Use a lightweight pixel environment: CartPole with pixel observations rendered at 64×64, or DMControl Cartpole Swingup with a small image size. Keep the RSSM hidden dimension at 128-256 and the Actor/Critic as 2-layer MLPs so training completes in under 2 hours on CPU or 30 minutes on GPU.


Notebook Sections

Section 1: Setup

Load the P01 encoder and P02 RSSM. Define the Actor (outputs action distribution from latent state) and Critic (outputs scalar value from latent state). Initialize the replay buffer.

Section 2: World Model Update

Implement the world model training step: encode a batch of real transitions, run the RSSM to produce h_t and z_t, compute reconstruction loss and KL divergence, update encoder and RSSM parameters.
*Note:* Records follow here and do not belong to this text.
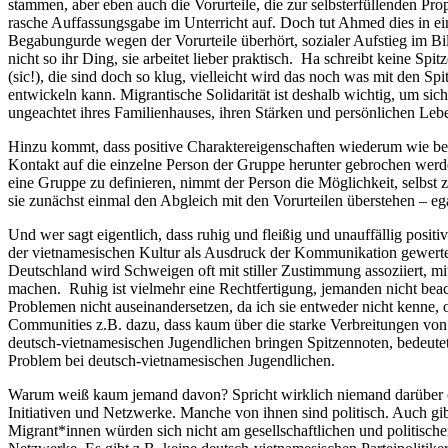
stammen, aber eben auch die Vorurteile, die zur selbsterfüllenden Pro
rasche Auffassungsgabe im Unterricht auf. Doch tut Ahmed dies in e
Begabungurde wegen der Vorurteile überhört, sozialer Aufstieg im Bil
nicht so ihr Ding, sie arbeitet lieber praktisch. Ha schreibt keine S
(sic!), die sind doch so klug, vielleicht wird das noch was mit den S
entwickeln kann. Migrantische Solidarität ist deshalb wichtig, um si
ungeachtet ihres Familienhauses, ihren Stärken und persönlichen L
Hinzu kommt, dass positive Charaktereigenschaften wiederum wie bei
Kontakt auf die einzelne Person der Gruppe herunter gebrochen werden
eine Gruppe zu definieren, nimmt der Person die Möglichkeit, selbst
sie zunächst einmal den Abgleich mit den Vorurteilen überstehen – ega
Und wer sagt eigentlich, dass ruhig und fleißig und unauffällig posit
der vietnamesischen Kultur als Ausdruck der Kommunikation gewertet we
Deutschland wird Schweigen oft mit stiller Zustimmung assoziiert, mit
machen. Ruhig ist vielmehr eine Rechtfertigung, jemanden nicht beac
Problemen nicht auseinandersetzen, da ich sie entweder nicht kenne,
Communities z.B. dazu, dass kaum über die starke Verbreitungen von
deutsch-vietnamesischen Jugendlichen bringen Spitzennoten, bedeutet 
Problem bei deutsch-vietnamesischen Jugendlichen.
Warum weiß kaum jemand davon? Spricht wirklich niemand darüber ode
Initiativen und Netzwerke. Manche von ihnen sind politisch. Auch gi
Migrant*innen würden sich nicht am gesellschaftlichen und politischen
Section 3: Behavior Learning

Implement the imagination rollout: starting from RSSM states in the buffer, roll forward H steps using the prior and the Actor. Compute λ-return targets and train the Critic. Train the Actor to maximize the Critic's value predictions.

Section 4: Training Loop

Alternate between environment interaction, world model update, and behavior learning for a fixed number of iterations. Log and plot: episode reward, reconstruction loss, KL divergence, and Actor entropy.

Section 5: Self-Evaluation Metrics

Compute on a held-out set: reward correlation ρ between imagined and real rewards, and imagined trajectory entropy. Plot both alongside the reward curve. These are the Dreamer-specific diagnostics from L04.


Deliverables

  • Completed notebook with all cells executed
  • Training curves: episode reward, reconstruction loss, KL divergence
  • Self-evaluation metrics: reward correlation ρ, trajectory entropy

Reference

Actor-Critic design and λ-return: L03 Part B. Dreamer evaluation metrics (FID, ρ, entropy): L04.